With all the heroes of the Marvel Universe busying themselves defending the planet — or guarding the Galaxy, as it were — against celestial tyranny, it was refreshing to take a break from the sturm und drang of it all, to focus on the brawnier contingent of the Avengers team, namely Thor Odinson and Bruce Banner, or more precisely his gamma-irradiated alter-ego The Hulk.
The resulting mini-saga is both a hilarious adventure and a mighty chapter in the Thunder God’s life path, as the title Ragnarok suggests.
When we’d last seen Thor (Chris Hemsworth), the strongest Avenger had just helped thwart the plans of homicidal robot Ultron and saved a Sokovian people from annihilation alongside his powered teammates.
Having learned of his father Odin’s troubles back on Asgard, the Mighty Thor returns to his fabled homeland only to discover that his father has gone MIA — replaced in disguise by God of Mischief Loki (Tom Hiddleston), who sought to rule Asgard as his own.
Upon discovering that Odin (Sir Anthony Hopkins) has gone to Norway to leave the mortal realm, Thor and Loki spend a few last moments with the Allfather, before learning of a first-born daughter — Hela, Goddess of Death (Cate Blanchett) — who is the rightful ruler and successor to the throne.
Needless to say, the fit hits the shan, as it were, and the feuding brothers find themselves exiled and then reunited on the alien planet Sakaar, ruled by the immortal and eccentric Grandmaster (Jeff Goldblum). There, Thor is forced into gladiatorial battle against a familiar face: The Incredible Hulk, thus answering the question about Banner’s (Mark Ruffalo) whereabouts these past several movies.
What follows is somewhat of a road movie with the mightiest of heroes seeking to find a way home and defeat Hela in the process.

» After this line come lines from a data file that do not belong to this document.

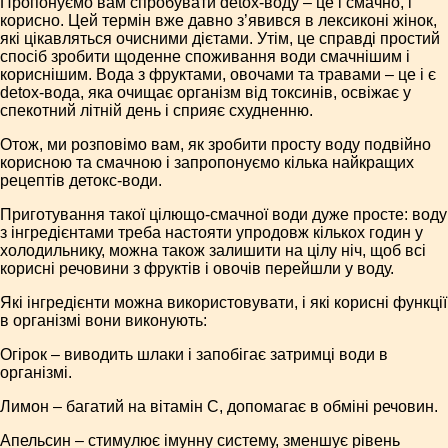
Пропонуємо вам спробувати detox-воду – це і смачно, і
корисно. Цей термін вже давно з’явився в лексиконі жінок,
які цікавляться очисними дієтами. Утім, це справді простий
спосіб зробити щоденне споживання води смачнішим і
кориснішим. Вода з фруктами, овочами та травами – це і є
detox-вода, яка очищає організм від токсинів, освіжає у
спекотний літній день і сприяє схудненню.
Отож, ми розповімо вам, як зробити просту воду подвійно
корисною та смачною і запропонуємо кілька найкращих
рецептів детокс-води.
Приготування такої цілющо-смачної води дуже просте: воду
з інгредієнтами треба настояти упродовж кількох годин у
холодильнику, можна також залишити на цілу ніч, щоб всі
корисні речовини з фруктів і овочів перейшли у воду.
Які інгредієнти можна використовувати, і які корисні функції
в організмі вони виконують:
Огірок – виводить шлаки і запобігає затримці води в
організмі.
Лимон – багатий на вітамін С, допомагає в обміні речовин.
Апельсин – стимулює імунну систему, зменшує рівень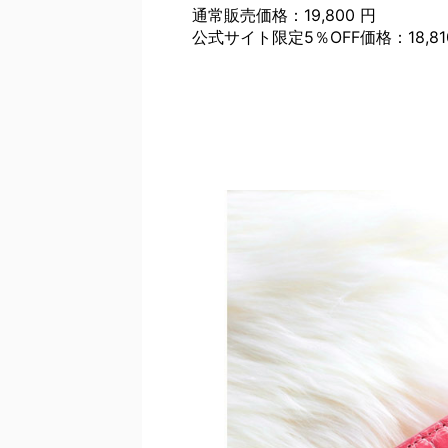
通常販売価格：19,800 円
公式サイト限定5％OFF価格：18,81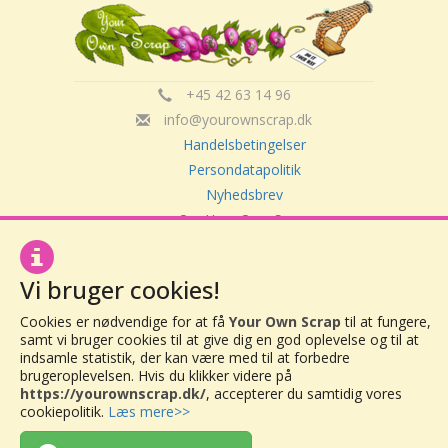
+45 42 63 14 96
info@yourownscrap.dk
Handelsbetingelser
Persondatapolitik
Nyhedsbrev
Om Your Own Scrap
Vi bruger cookies!
Your Own Scrap
CVR: 30416082
Cookies er nødvendige for at få
Your Own Scrap
til at fungere,
Vor Frue Hovedgade 20
samt vi bruger cookies til at give dig en god oplevelse og til at
4000 Roskilde
indsamle statistik, der kan være med til at forbedre
brugeroplevelsen. Hvis du klikker videre på
https://yourownscrap.dk/
, accepterer du samtidig vores
cookiepolitik.
Læs mere>>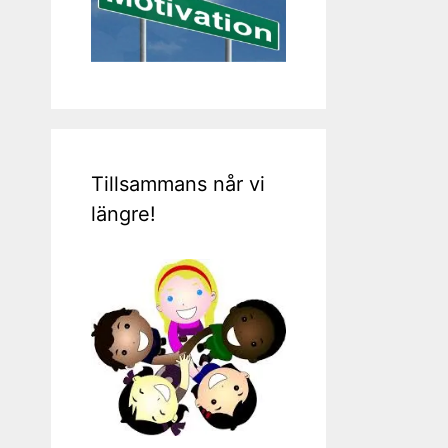
Tillsammans når vi
längre!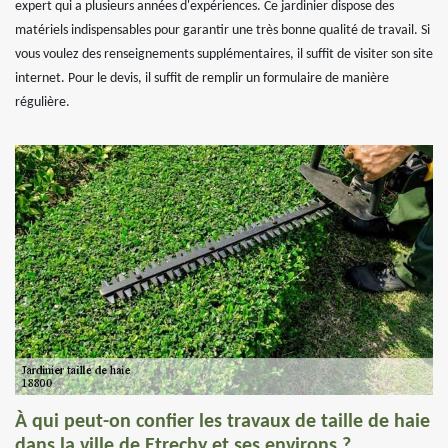
expert qui a plusieurs années d'expériences. Ce jardinier dispose des
matériels indispensables pour garantir une très bonne qualité de travail. Si
vous voulez des renseignements supplémentaires, il suffit de visiter son site
internet. Pour le devis, il suffit de remplir un formulaire de manière
régulière.
À qui peut-on confier les travaux de taille de haie
dans la ville de Etrechy et ses environs ?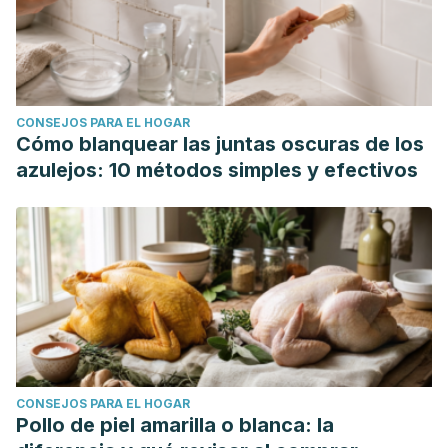
CONSEJOS PARA EL HOGAR
Cómo blanquear las juntas oscuras de los
azulejos: 10 métodos simples y efectivos
CONSEJOS PARA EL HOGAR
Pollo de piel amarilla o blanca: la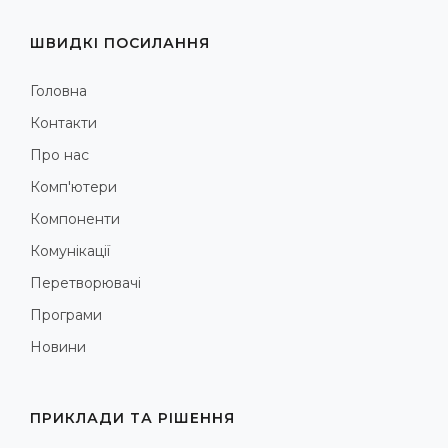
ШВИДКІ ПОСИЛАННЯ
Головна
Контакти
Про нас
Комп'ютери
Компоненти
Комунікації
Перетворювачі
Програми
Новини
ПРИКЛАДИ ТА РІШЕННЯ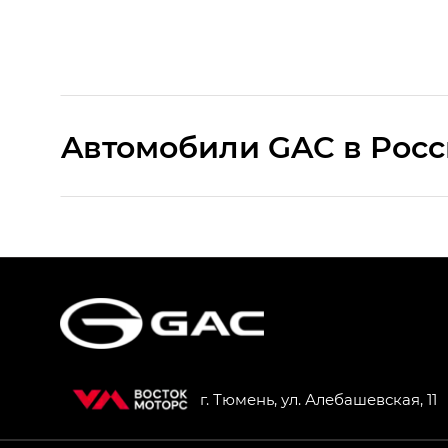
Aвтомобили GAC в Рос
S9 — Эс 9 (S9) в комплектации Эс Икс 
S7 — Эс 7 (S7) в комплектациях Эс Икс П
HYPTEC HT — Хайптек Эйч Ти (HYPTEC H
AION V — Айон Ви в комплектациях Экс 
г. Тюмень, ул. Алебашевская, 11
GS8 — Джи Эс 8 (GS8) в комплектациях 
GL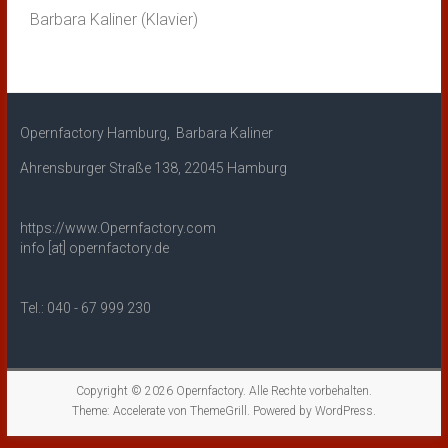
Barbara Kaliner (Klavier)
Opernfactory Hamburg, Barbara Kaliner
Ahrensburger Straße 138, 22045 Hamburg
https://www.Opernfactory.com
info [at] opernfactory.de
Tel.: 040 - 67 999 230
Copyright © 2026
Opernfactory
. Alle Rechte vorbehalten.
Theme:
Accelerate
von ThemeGrill. Powered by
WordPress
.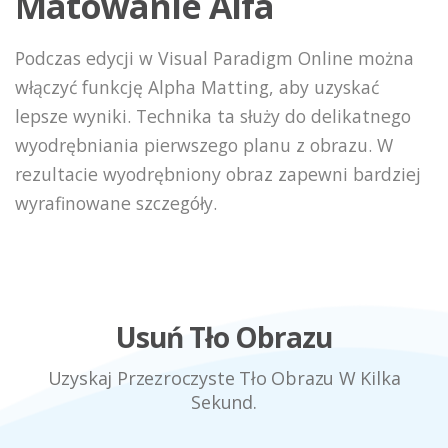
Matowanie Alfa
Podczas edycji w Visual Paradigm Online można
włączyć funkcję Alpha Matting, aby uzyskać
lepsze wyniki. Technika ta służy do delikatnego
wyodrębniania pierwszego planu z obrazu. W
rezultacie wyodrębniony obraz zapewni bardziej
wyrafinowane szczegóły.
Usuń Tło Obrazu
Uzyskaj Przezroczyste Tło Obrazu W Kilka
Sekund.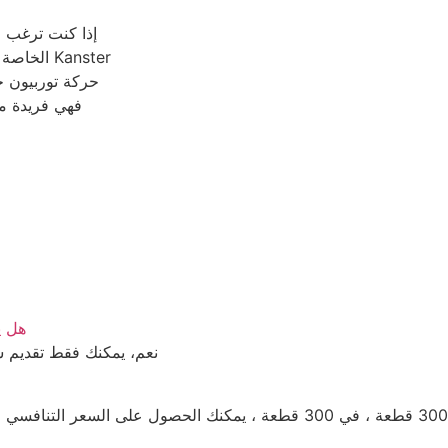
إذا كنت ترغب 
الخاصة ب
حركة توربيون خا
فهي فريدة من
هل ي
نعم، يمكنك فقط تقديم ش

Partially inspired by both the Thor title’s Ragnarok subplot and elements of The Incredible Hulk‘s “Planet Hulk” storyline, Thor Ragnarok is a welcome break from the multi-film arc leading to this year’s Avengers Infinity War epic, stones and all.
Infused with much-needed humor and dazzling visuals in the customary Marvel way, the film gives Hemsworth and Ruffalo the chance to shine in a more respectable and fair way than they would in larger ensemble films.

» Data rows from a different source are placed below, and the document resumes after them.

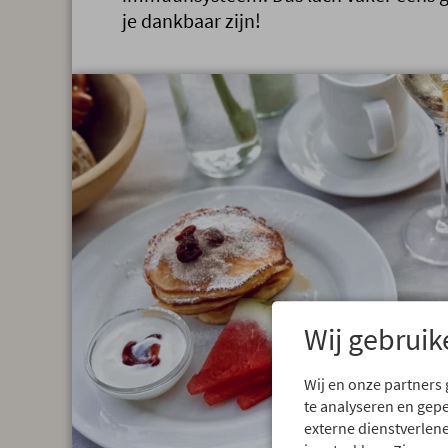
je dankbaar zijn!
Wij gebruik
Wij en onze partners
te analyseren en gep
externe dienstverlene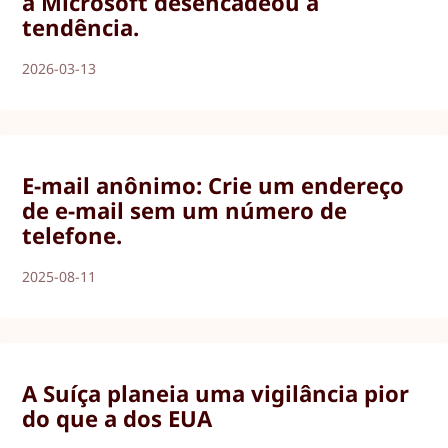
a Microsoft desencadeou a
tendência.
2026-03-13
E-mail anônimo: Crie um endereço
de e-mail sem um número de
telefone.
2025-08-11
A Suíça planeia uma vigilância pior
do que a dos EUA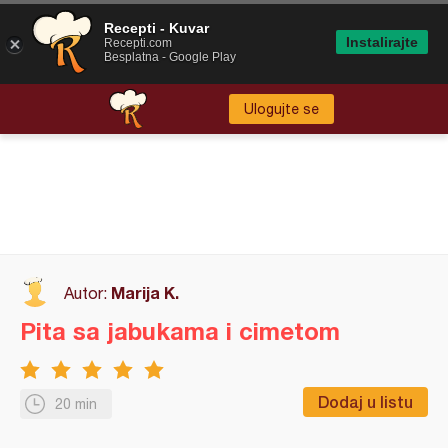
Recepti - Kuvar
Instalirajte
Recepti.com
Besplatna - Google Play
Ulogujte se
Marija K.
Autor:
Pita sa jabukama i cimetom
Dodaj u listu
20 min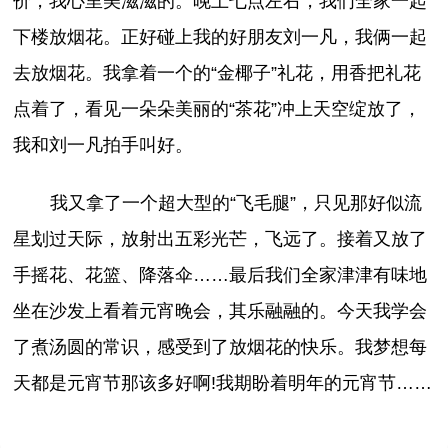
价，我心里美滋滋的。晚上七点左右，我们全家一起
下楼放烟花。正好碰上我的好朋友刘一凡，我俩一起
去放烟花。我拿着一个的“金椰子”礼花，用香把礼花
点着了，看见一朵朵美丽的“茶花”冲上天空绽放了，
我和刘一凡拍手叫好。
我又拿了一个超大型的“飞毛腿”，只见那好似流
星划过天际，放射出五彩光芒，飞远了。接着又放了
手摇花、花篮、降落伞……最后我们全家津津有味地
坐在沙发上看着元宵晚会，其乐融融的。今天我学会
了煮汤圆的常识，感受到了放烟花的快乐。我梦想每
天都是元宵节那该多好啊!我期盼着明年的元宵节……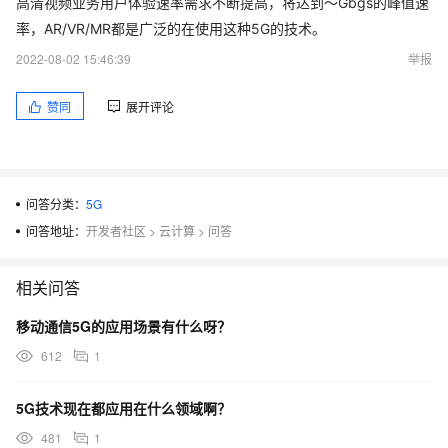
高清视频业务用户体验速率需求不断提高，将达到～Gbgs的峰值速
率，AR/VR/MR都是广泛的在使用这种5G的技术。
2022-08-02 15:46:39
举报
赞同
展开评论
问答分类：
5G
问答地址：
开发者社区
>
云计算
>
问答
相关问答
移动通信5G的应用场景有什么呀？
612
1
5G技术现在都应用在什么领域啊？
481
1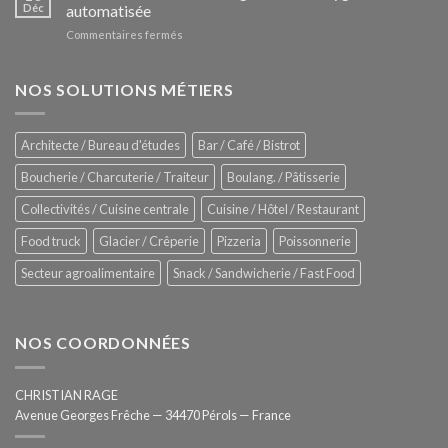
Le
Déc
automatisée
vitrines
nouveau
à
sur
Commentaires fermés
four
glaces
ZUMEX
d’avant
–
garde
Zitrux
NOS SOLUTIONS MÉTIERS
de
Sanitising
Rational
Process
–
Architecte / Bureau d'études
Bar / Café / Bistrot
Hygiène
totale
Boucherie / Charcuterie / Traiteur
Boulang. / Pâtisserie
automatisée
Collectivités / Cuisine centrale
Cuisine / Hôtel / Restaurant
Food truck
Glacier / Crêperie
Pizzeria
Poissonnerie
Secteur agroalimentaire
Snack / Sandwicherie / Fast Food
NOS COORDONNÉES
CHRISTIAN RAGE
Avenue Georges Frêche — 34470 Pérols — France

Having considered each other frenemies of sorts since first duking it out on the deck of the SHIELD helicarrier in the first Avengers film, we knew it was only a matter of time before the old rivalry resurfaced, making their reunion in the alien battle arena welcome and a tad overdue.
Without turning into a farcical parody altogether, Ragnarok allows for enough plot to tone down what would otherwise be called a buddy-road movie starring misfit heroes and redemption-seeking villains (cue Loki and newcomer Valkyrie, played by Tessa Thompson.)
Cate Blanchett has a blast chewing up the scenery as the deliciously maniacal Hela, in a way only a slighted, disowned daughter ever could. Though her introduction feels a bit botched and tacked onto the main Sakaar-based plot as an afterthought, we’re still happy to see her lock horns….well, claws and fists, anyway — against our favorite muscled heroes and their supporters.
Masterfully directed by Taika Waititi (who also voices Korg, the rock-skinned laid back warrior Thor befriends while in captivity), Thor Ragnarok will make you happy you’ve stuck with the Marvel peeps for seventeen movies (eighteen if you count Black Panther.) I strongly recommend you give the film a second screening with audio commentary by the self-deprecating Waititi, which turns the affair into a great second adventure as he jokes and banters for the running time. There’s also a blooper reel, but it lacks the goofiness of past film’s B-rolls, offering us stunt accidents and script blunders.
Also, try not to ever think of this film each time you ever hear Led Zeppelin’s Immigrant Song going forward. The greatest earworm, to say the least.